Notice temperature=0.0. For factual question-answering, you want the model to be as deterministic as possible. Creativity is the enemy of accuracy when the task is to faithfully summarize retrieved documents.

Chapter Five

Citation Extraction: Every Claim Gets a Source

Citations aren’t just a nice-to-have feature for user trust. They are a structural defense against hallucination.

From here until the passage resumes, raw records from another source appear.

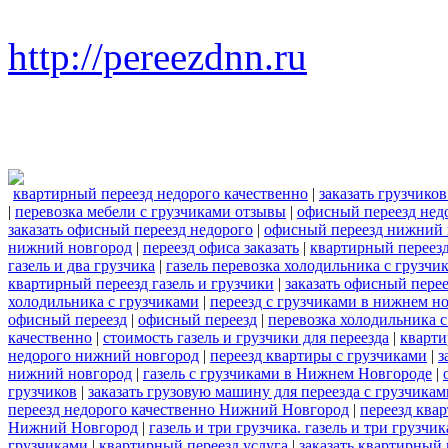
http://pereezdnn.ru
квартирный переезд недорого качественно
|
заказать грузчико
|
перевозка мебели с грузчиками отзывы
|
офисный переезд нед
заказать офисный переезд недорого
|
офисный переезд нижний 
нижний новгород
|
переезд офиса заказать
|
квартирный переезд
газель и два грузчика
|
газель перевозка холодильника с грузчи
квартирный переезд газель и грузчики
|
заказать офисный пере
холодильника с грузчиками
|
переезд с грузчиками в нижнем н
офисный переезд
|
офисный переезд
|
перевозка холодильника 
качественно
|
стоимость газель и грузчики для переезда
|
кварти
недорого нижний новгород
|
переезд квартиры с грузчиками
|
з
нижний новгород
|
газель с грузчиками в Нижнем Новгороде
|
грузчиков
|
заказать грузовую машину для переезда с грузчикам
переезд недорого качественно Нижний Новгород
|
переезд ква
Нижний Новгород
|
газель и три грузчика. газель и три груз
грузчиками
|
квартирный переезд услуга
|
заказать квартирный 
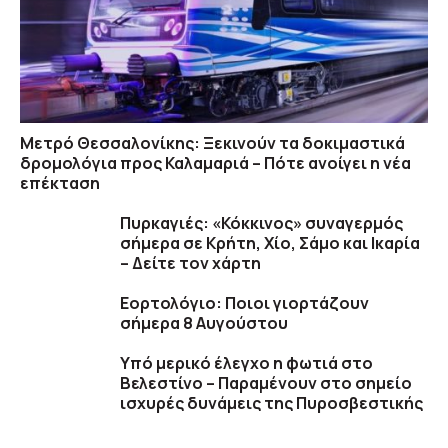
Μετρό Θεσσαλονίκης: Ξεκινούν τα δοκιμαστικά
δρομολόγια προς Καλαμαριά – Πότε ανοίγει η νέα
επέκταση
Πυρκαγιές: «Κόκκινος» συναγερμός
σήμερα σε Κρήτη, Χίο, Σάμο και Ικαρία
– Δείτε τον χάρτη
Εορτολόγιο: Ποιοι γιορτάζουν
σήμερα 8 Αυγούστου
Υπό μερικό έλεγχο η φωτιά στο
Βελεστίνο – Παραμένουν στο σημείο
ισχυρές δυνάμεις της Πυροσβεστικής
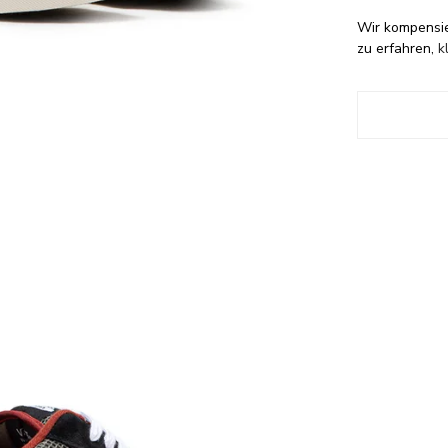
Wir kompensi
zu erfahren,
k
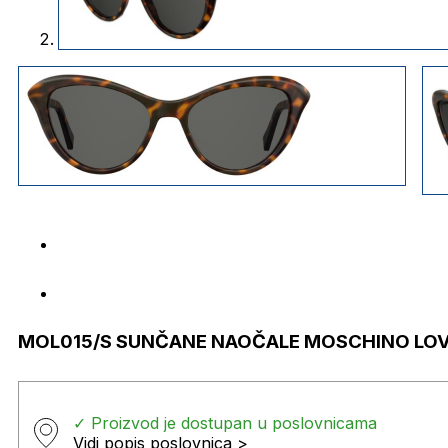
MOL015/S SUNČANE NAOČALE MOSCHINO LO
✓ Proizvod je dostupan u poslovnicama
Vidi popis poslovnica >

When you require the model to cite every factual claim, you create a verifiable chain from answer to source. If a citation doesn’t check out, you know exactly which part of the answer to distrust.

Here is a robust citation extraction system that parses [Source N] markers from the generated text and maps them back to the original documents:

Python

import re

def extract_citations(
    answer: str,
    context_docs: list[dict]
) -> list[dict]:
    """Extract [Source N] citations and map them to documents."""
    citation_pattern = re.compile(r'\[Source\s+(\d+)\]')
    matches = citation_pattern.findall(answer)

    citations = []
    for source_num in set(matches):
        idx = int(source_num) - 1
        if 0 <= idx < len(context_docs):
            citations.append({
                "source_number": int(source_num),
                "title": context_docs[idx]["source_title"],
                "content_preview": context_docs[idx]["content"][:200],
                "similarity_score": context_docs[idx].get("similarity", None),
            })

    return citations


def verify_citations(
    answer: str,
    citations: list[dict],
    context_docs: list[dict]
) -> dict:
    """Verify that cited claims are actually supported by sources."""
    # Split answer into cited sentences
    sentences = re.split(r'(?<=[.!?])\s+', answer)
    cited_sentences = []
    uncited_claims = []

    for sentence in sentences:
        if re.search(r'\[Source\s+\d+\]', sentence):
            cited_sentences.append(sentence)
        elif contains_factual_claim(sentence):
            uncited_claims.append(sentence)

    return {
        "total_sentences": len(sentences),
        "cited_count": len(cited_sentences),
        "uncited_claims": uncited_claims,
        "citation_coverage": len(cited_sentences) / max(len(sentences), 1),
    }


def contains_factual_claim(sentence: str) -> bool:
    """Heuristic: does this sentence make a factual assertion?"""
    # Skip transitional/connective phrases
    non_factual_starts = [
        "based on", "according to", "in summary",
        "however", "additionally", "note that",
        "i don't", "i cannot", "the available",
    ]
    lower = sentence.lower().strip()
    if any(lower.startswith(p) for p in non_factual_starts):
        return False

    # Contains numbers, dates, proper nouns, or specific details
    return bool(re.search(r'\d+|must|requires?|shall|policy|procedure', lower))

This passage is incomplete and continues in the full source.